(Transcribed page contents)

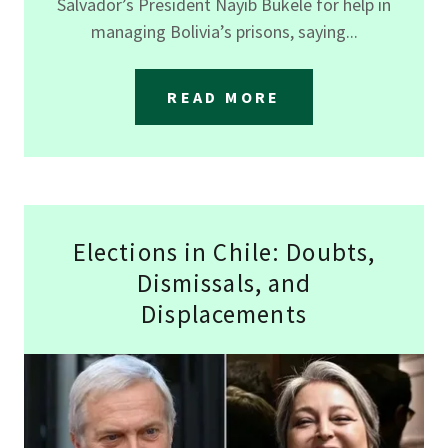
Salvador’s President Nayib Bukele for help in
managing Bolivia’s prisons, saying...
READ MORE
Elections in Chile: Doubts,
Dismissals, and
Displacements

→ What to do
All of the records need repeating exactly, except for the pictures.

→ Completed exercise
Salvador’s President Nayib Bukele for help in
managing Bolivia’s prisons, saying...
READ MORE
Elections in Chile: Doubts,
Dismissals, and
Displacements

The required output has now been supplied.